Anyone got something new coming? Anyone seen any yet?

Can anyone possibly top this? :lol:


----------



## salow3 (Mar 8, 2015)

Oh my EYES, I'm sure all the bimbo essex type lasses will be all over it...


----------



## justina3 (Jan 11, 2008)

why for the love of god would you do that to an audi


----------



## Chrisr1806 (Aug 6, 2013)

A pink, diesel Audi...should be scrapped. :devil:


----------



## Andyg_TSi (Sep 6, 2013)

That must be worth all of 50 pence :lol:


----------



## R7KY D (Feb 16, 2010)

SV = Scotland , Please keep it up there


----------



## jonesyFX (May 11, 2011)

Hopefully get a call soon to get mine delivered.. Mazda 6 Sport Nav 175 Saloon in Deep crystal blue.

Sad to see my Megane R26 go soon


----------



## robertdon777 (Nov 3, 2005)

No....I've just bought a *16* year old car.


----------



## jonesyFX (May 11, 2011)

robertdon777 said:


> No....I've just bought a *16* year old car.


I lol'd :lol:


----------



## CoOkIeMoNsTeR (Mar 6, 2011)

What the thundercat is that monstrosity???

I've seen one, last week a Vauxhall Vivaro can being driven on trade plates


----------



## No_Fear (Oct 15, 2009)

no comment.


----------



## Ashtray (Jan 14, 2014)

Please tell me that's a wrap?!
Wouldn't like to re sale that's for sure


----------



## robertdon777 (Nov 3, 2005)

jonesyFX said:


> I lol'd :lol:


And the car I'm driving now isn't too far off the colour of that Audi Kerr posted.


----------



## svended (Oct 7, 2011)

We get ours Wednesday.

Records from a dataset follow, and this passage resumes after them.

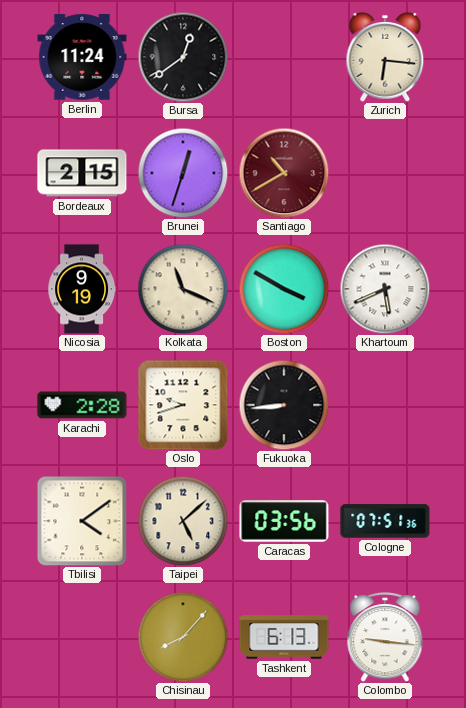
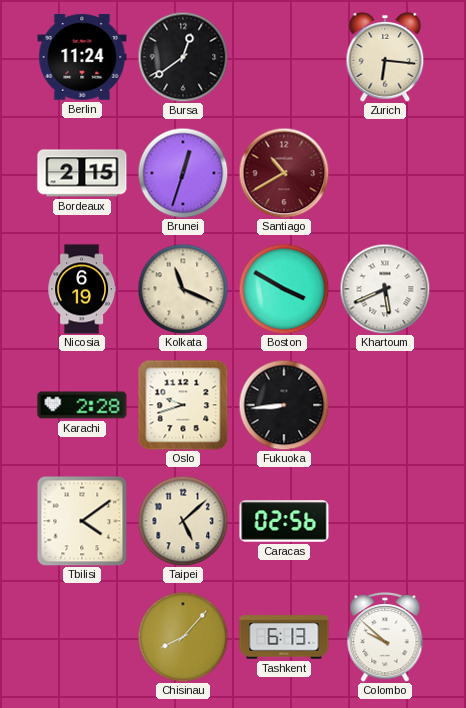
Nicosia: 9:19 -> 6:19
Caracas: 03:56 -> 02:56
Cologne: 07:51 -> none
Colombo: 9:16 -> 9:52
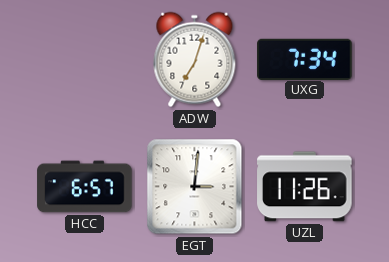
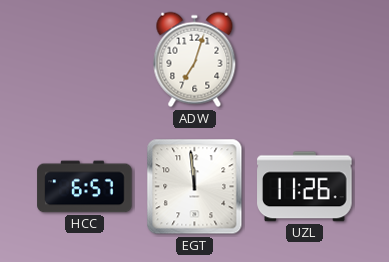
UXG: 7:34 -> none
EGT: 3:01 -> 11:59
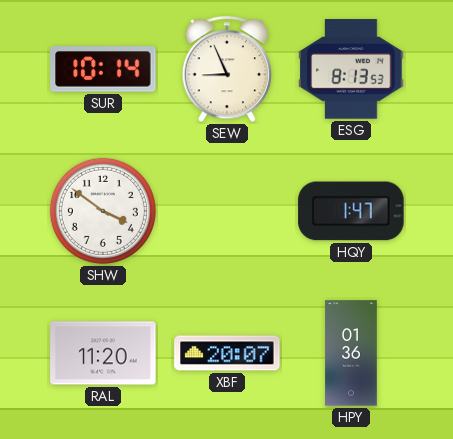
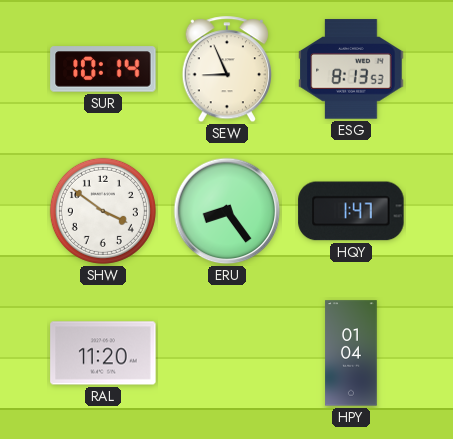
ERU: none -> 8:24
XBF: 20:07 -> none
HPY: 01:36 -> 01:04
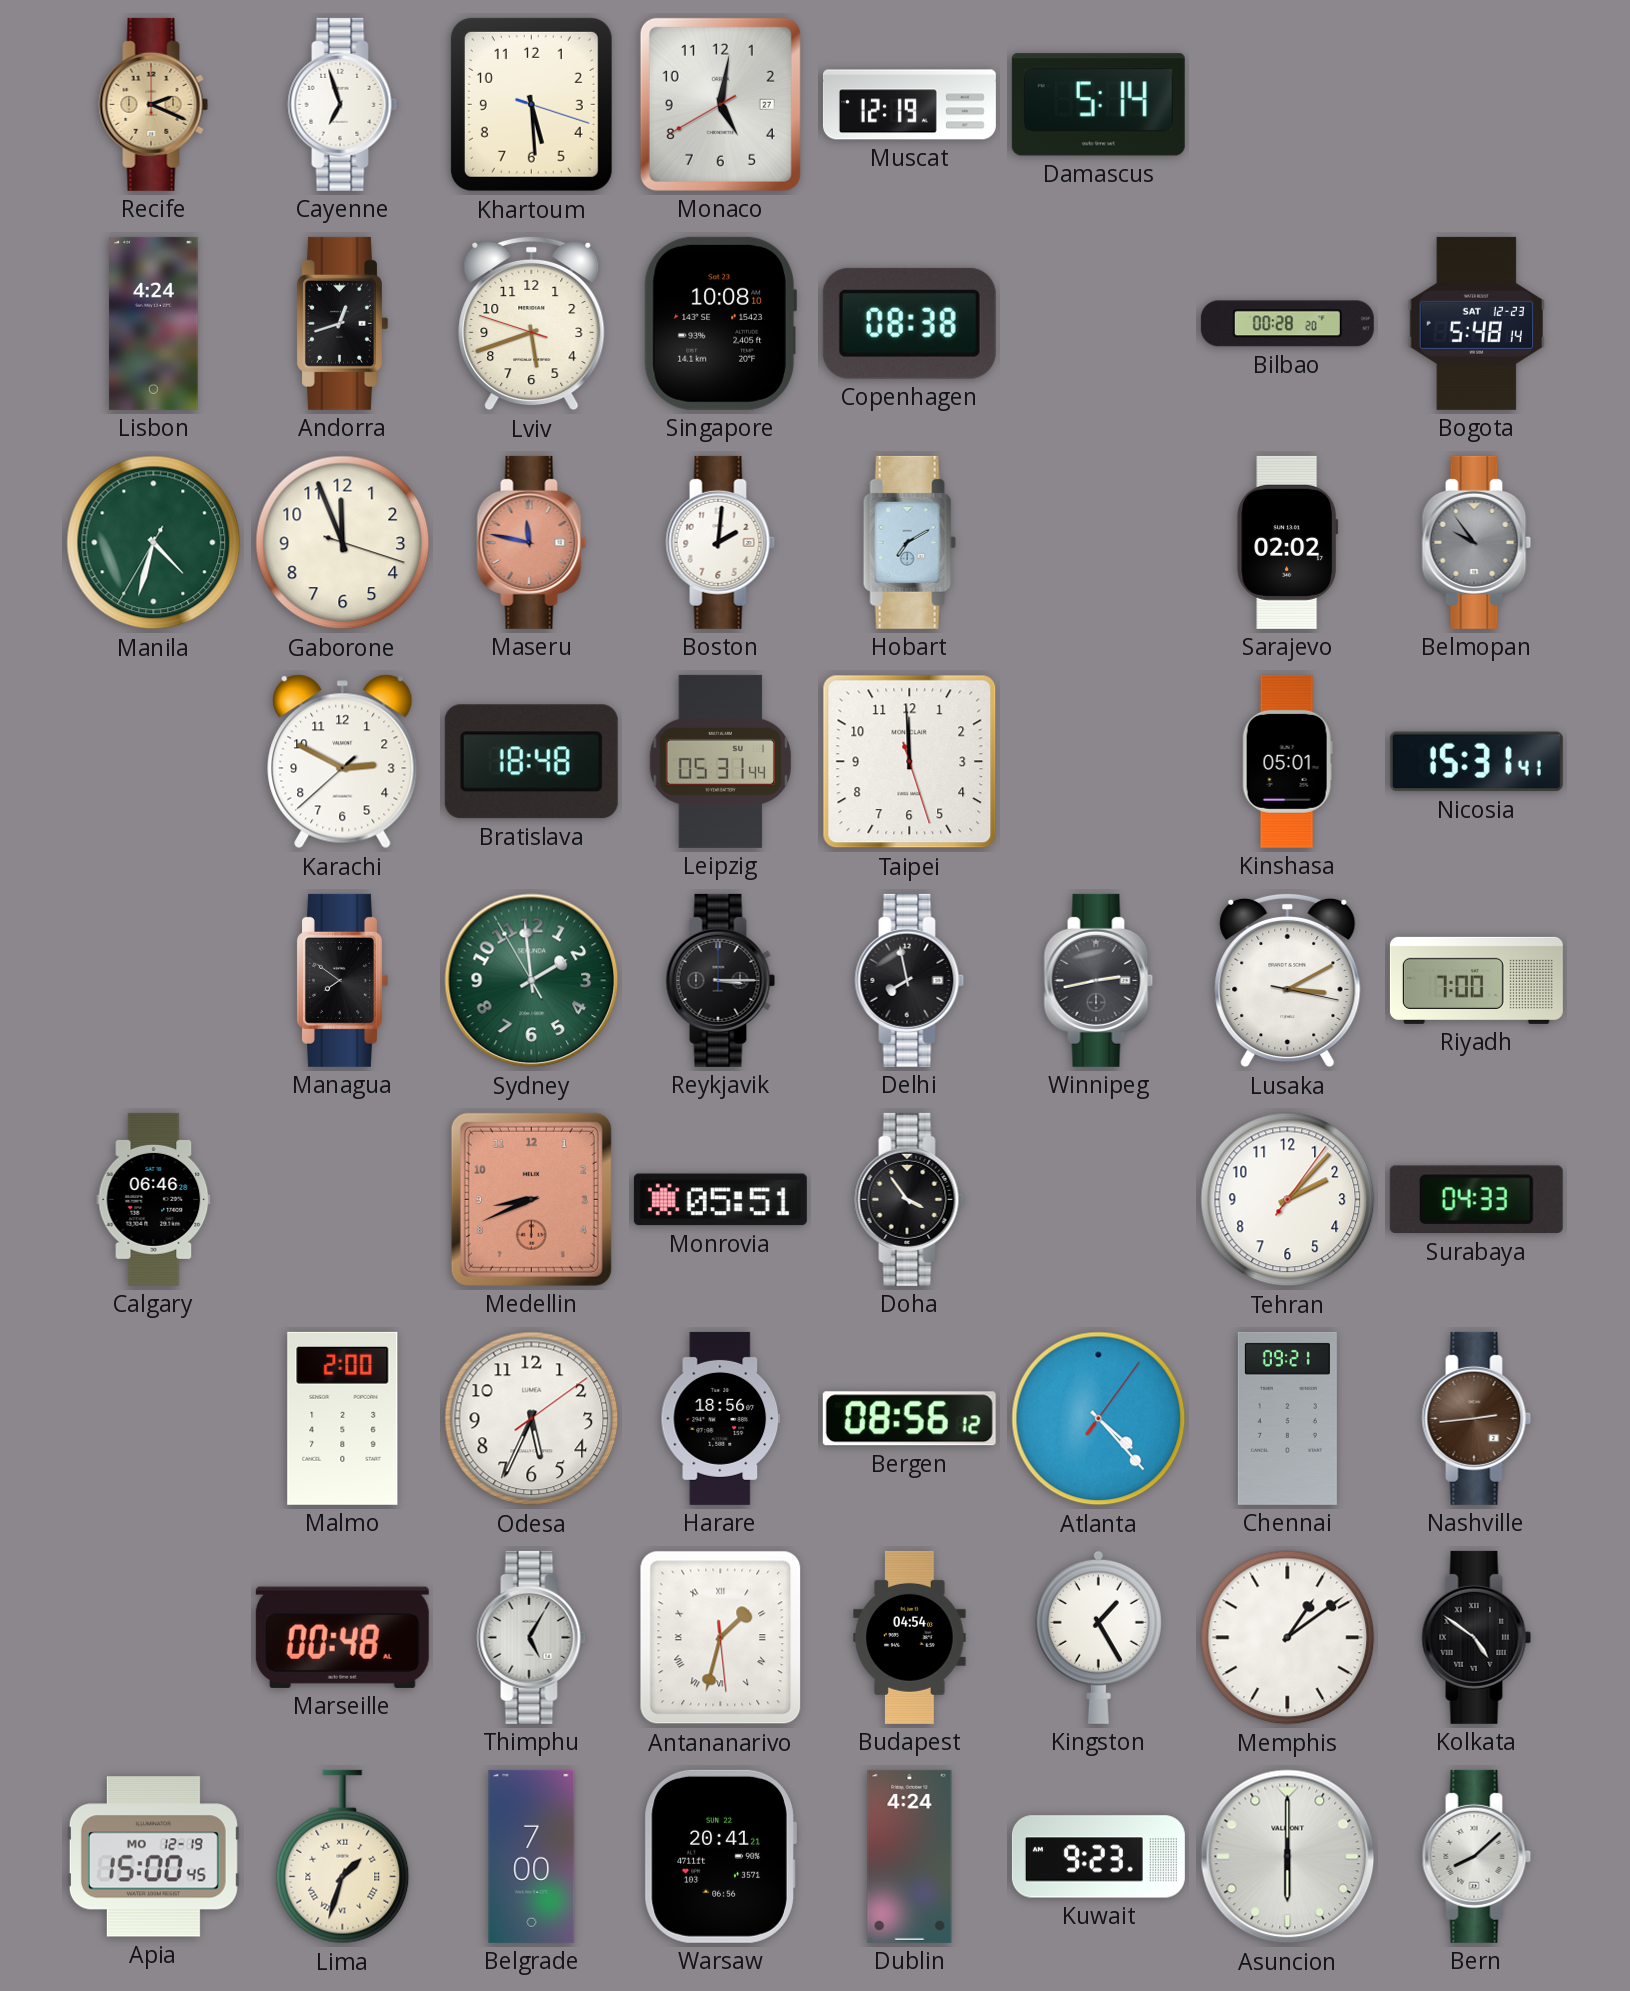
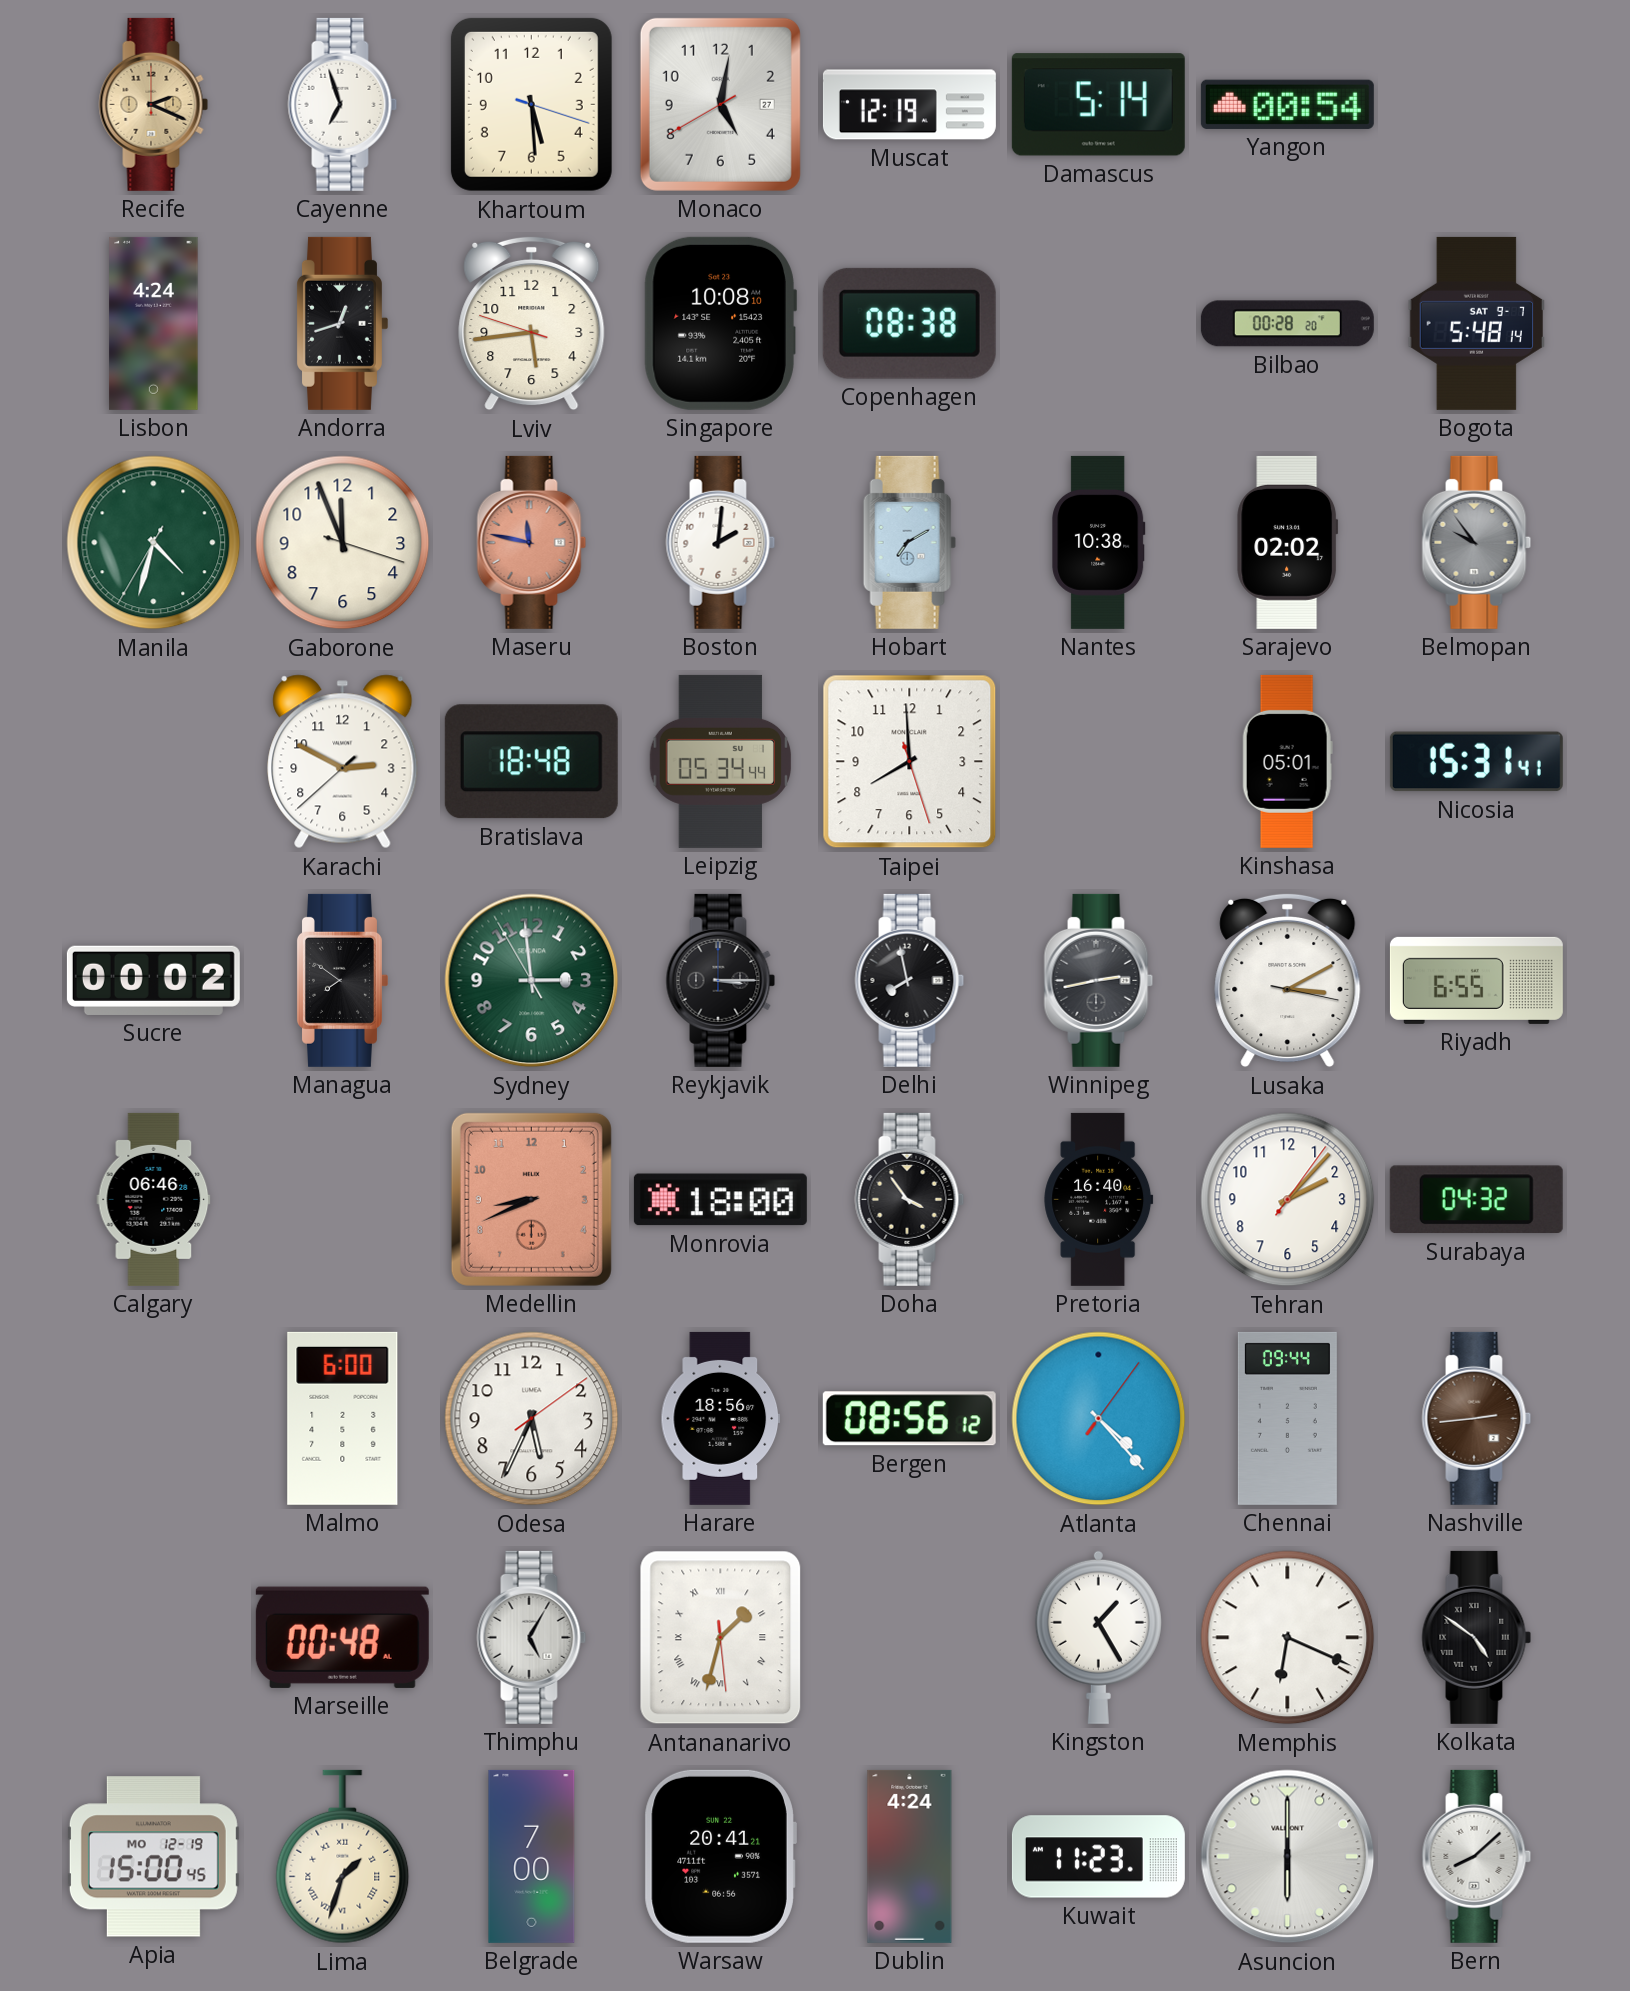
Yangon: none -> 00:54
Lviv: 5:41 -> 5:43
Bogota date: SAT 12-23 -> SAT 9-7
Nantes: none -> 10:38
Leipzig: 05:31 -> 05:34
Taipei: 11:59 -> 7:59
Sucre: none -> 00:02
Sydney: 1:58 -> 2:58
Riyadh: 7:00 -> 6:55
Monrovia: 05:51 -> 18:00
Pretoria: none -> 16:40
Surabaya: 04:33 -> 04:32
Malmo: 2:00 -> 6:00
Chennai: 09:21 -> 09:44
Budapest: 04:54 -> none
Memphis: 1:09 -> 6:19
Kuwait: 9:23 -> 11:23
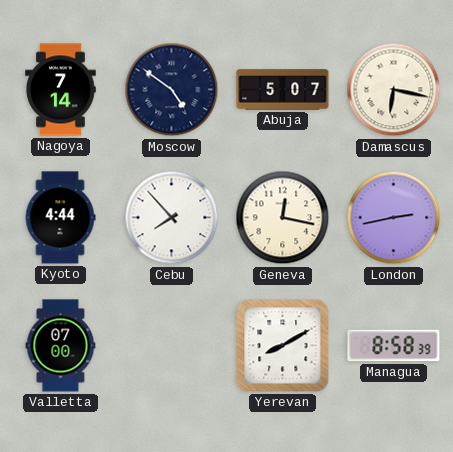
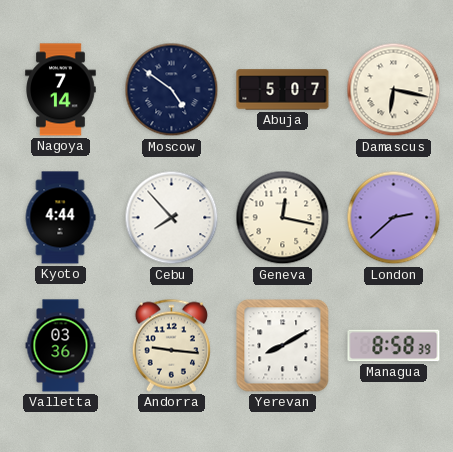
London: 2:43 -> 2:38
Valletta: 07:00 -> 03:36
Andorra: none -> 9:16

Skoda told us it was going to be late due to delays for a 1st March delivery but managed to get done in time but were going to pick it up on the 2nd as the dealership will be hectic that day apparently and it gives me another day to fully clean the car before we swap keys over. 
Getting a 1.4TSi ACT Skoda Superb Hatch in Petrol Blue Metallic with Pegasus alloy wheels. Almost identical to the one below.


----------



## muzzer (Feb 13, 2011)

Saw a 16 plate MAN truck earlier being delivered to the dealers


----------



## Chris_Foci (Feb 21, 2006)

We pick up our new Octavia VRS tomorrow on a 16 plate. Cant wait!


----------



## Soul boy 68 (Sep 8, 2013)

Chris_Foci said:


> We pick up our new Octavia VRS tomorrow on a 16 plate. Cant wait!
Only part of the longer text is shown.